Remplacer le pétrole par des plantes pour produire le tableau de bord d'une voiture, une vitre en plexiglas ou un pneu: en mettant au point des produits jusqu'à présent cantonnés à la pétrochimie, la PME française Global Bioenergies se rêve en «Microsoft de la bioindustrie».



Cette jeune société basée à Evry, au sud de Paris, a été la première au monde à produire de l'isobutène d'origine végétale en 2009. Après s'être lancée en Bourse l'an passé, elle a annoncé début octobre être parvenue à produire du propylène sur le même principe.

Ces deux gaz aux noms savants ne signifient rien pour le commun des mortels, mais ils sont la source d'un long catalogue de produits de notre quotidien, des carburants aux caoutchoucs synthétiques en passant par un grand nombre de plastiques.

A lui seul, le marché mondial de l'isobutène dépasse les 20 milliards d'euros, celui du propylène les 70 milliards d'euros.
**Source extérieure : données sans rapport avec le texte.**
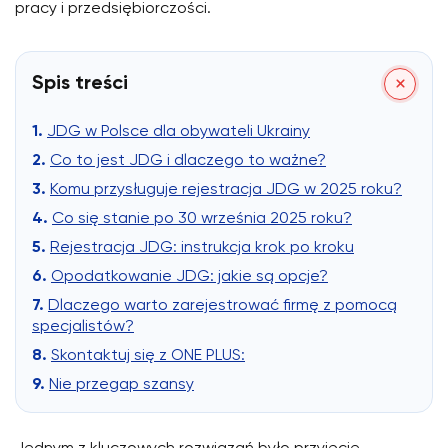
pracy i przedsiębiorczości.
Spis treści
JDG w Polsce dla obywateli Ukrainy
Co to jest JDG i dlaczego to ważne?
Komu przysługuje rejestracja JDG w 2025 roku?
Co się stanie po 30 września 2025 roku?
Rejestracja JDG: instrukcja krok po kroku
Opodatkowanie JDG: jakie są opcje?
Dlaczego warto zarejestrować firmę z pomocą
specjalistów?
Skontaktuj się z ONE PLUS:
Nie przegap szansy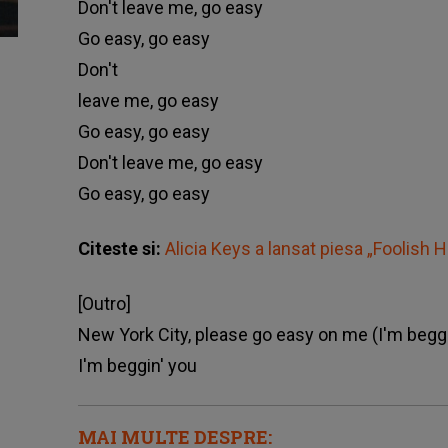
Don't leave me, go easy
Go easy, go easy
Don't
leave me, go easy
Go easy, go easy
Don't leave me, go easy
Go easy, go easy
Citeste si:
Alicia Keys a lansat piesa „Foolish H
[Outro]
New York City, please go easy on me (I'm beggi
I'm beggin' you
MAI MULTE DESPRE: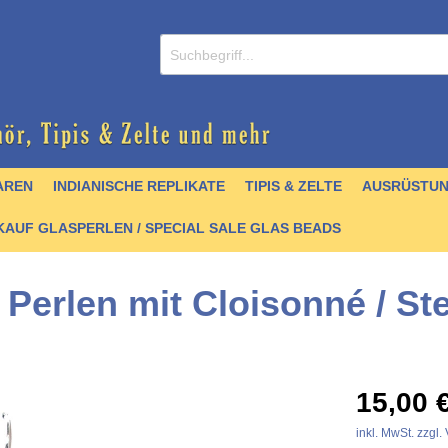
AREN
INDIANISCHE REPLIKATE
TIPIS & ZELTE
AUSRÜSTU
AUF GLASPERLEN / SPECIAL SALE GLAS BEADS
 Perlen mit Cloisonné / Ste
/ CDs
nperlen
er
lver
& Griffmaterial
 Krallen & Zähne
 & Schellen
- englisch
Zubehör
Schmuck / Anhänger
Hairpipes
Halsketten
Kochgeschirr
Stoffe & Seidenbänder
Felle
Trommelbau
Perlenbücher - Artefak
15,00 
stall- und Achatperlen
artikel
 & Zubehör
chnallen
Türkisperlen
Quill
Pfeile & Bögen
Schnittmuster &
Quill
inkl. MwSt. zzgl
Mokkasinbausätze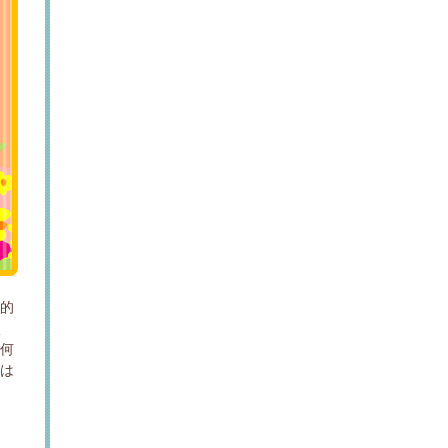
体的
問
、何
談は
。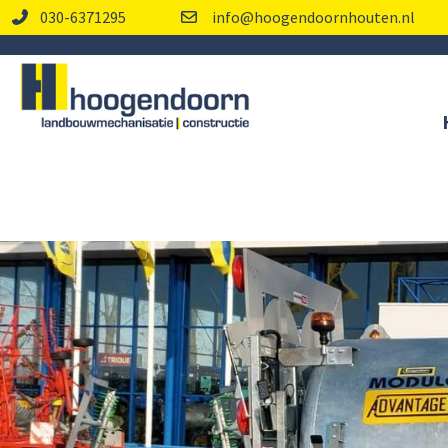
030-6371295
info@hoogendoornhouten.nl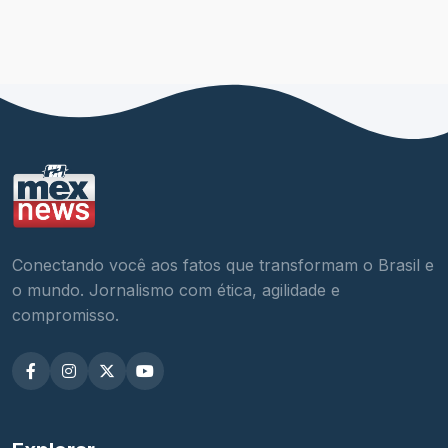
Conectando você aos fatos que transformam o Brasil e
o mundo. Jornalismo com ética, agilidade e
compromisso.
Mais jusqu'à présent, ils étaient vus comme une chasse gardée de l'industrie pétrolière, car ils ne sont pas produits naturellement par des micro-organismes.

«En 2009, ça paraissait complètement impossible», se souvient Marc Delcourt, qui a cofondé la société avec Philippe Marlière, le biologiste qui se cache derrière les découvertes.
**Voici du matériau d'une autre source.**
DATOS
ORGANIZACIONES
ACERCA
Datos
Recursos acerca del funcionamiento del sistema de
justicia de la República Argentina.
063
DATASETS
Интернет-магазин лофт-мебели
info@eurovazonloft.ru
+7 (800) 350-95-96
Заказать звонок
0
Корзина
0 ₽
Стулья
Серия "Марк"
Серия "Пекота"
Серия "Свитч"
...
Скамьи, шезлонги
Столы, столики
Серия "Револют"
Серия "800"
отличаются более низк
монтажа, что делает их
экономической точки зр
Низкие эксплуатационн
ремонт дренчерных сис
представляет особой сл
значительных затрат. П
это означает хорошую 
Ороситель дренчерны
La recette? Au lieu d'hydrocarbures, utilisez du sucre (mélasses de betterave ou de canne, amidons de maïs ou de blé) et faites le digérer par des bactéries Escherichia Coli génétiquement modifiées pour le transformer en isobutène ou en propylène.

Dans son siège très moderne sur le Génopole d'Evry, au milieu de robots qui répètent à l'infini des tâches millimétrées et d'une forte odeur d'eau de javel destinée à tuer toute bactérie qui voudrait s'échapper, Global Bioenergies et ses 35 employés travaillent aujourd'hui à améliorer toujours plus le rendement du processus, mais aussi à produire d'autres gaz intéressants, comme le butadiène.
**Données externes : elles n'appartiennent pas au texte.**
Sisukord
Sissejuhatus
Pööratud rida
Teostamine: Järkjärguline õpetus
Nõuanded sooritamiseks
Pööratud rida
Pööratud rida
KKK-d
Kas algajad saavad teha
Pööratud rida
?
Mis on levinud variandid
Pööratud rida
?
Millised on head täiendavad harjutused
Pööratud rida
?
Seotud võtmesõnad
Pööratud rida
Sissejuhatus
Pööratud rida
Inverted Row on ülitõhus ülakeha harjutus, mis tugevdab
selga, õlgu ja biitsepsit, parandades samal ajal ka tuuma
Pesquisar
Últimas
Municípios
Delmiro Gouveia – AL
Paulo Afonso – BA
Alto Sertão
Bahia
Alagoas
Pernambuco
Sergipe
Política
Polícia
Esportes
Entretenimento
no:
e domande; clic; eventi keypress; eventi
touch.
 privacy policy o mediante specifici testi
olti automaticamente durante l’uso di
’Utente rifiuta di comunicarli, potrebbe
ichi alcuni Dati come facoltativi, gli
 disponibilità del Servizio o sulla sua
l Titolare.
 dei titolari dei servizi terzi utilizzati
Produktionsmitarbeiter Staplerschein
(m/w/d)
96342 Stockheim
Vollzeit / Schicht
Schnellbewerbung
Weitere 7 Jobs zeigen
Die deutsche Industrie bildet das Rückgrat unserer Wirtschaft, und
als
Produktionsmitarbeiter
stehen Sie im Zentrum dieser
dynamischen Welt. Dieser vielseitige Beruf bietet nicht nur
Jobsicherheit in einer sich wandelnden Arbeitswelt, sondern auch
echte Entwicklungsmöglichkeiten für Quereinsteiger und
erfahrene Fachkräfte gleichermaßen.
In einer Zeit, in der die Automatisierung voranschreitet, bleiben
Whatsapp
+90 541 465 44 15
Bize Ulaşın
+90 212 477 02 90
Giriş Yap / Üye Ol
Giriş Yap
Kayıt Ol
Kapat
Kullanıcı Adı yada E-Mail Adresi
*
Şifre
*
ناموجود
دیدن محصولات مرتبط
Vendre des licences sur les procédés

Un petit démonstrateur de production pouvant produire un kg de gaz par jour fonctionne déjà ici. Mais pour achever de convaincre les industriels, il va falloir en construire un beaucoup plus grand d'ici 2014.

Global Bioenergies, qui a déjà levé près de 15 millions d'euros depuis sa création il y a quatre ans, va devoir cette fois réunir «plusieurs dizaines de millions», estime M. Delcourt. Soit en Bourse, soit avec des fonds publics, soit avec des financements d'industriels.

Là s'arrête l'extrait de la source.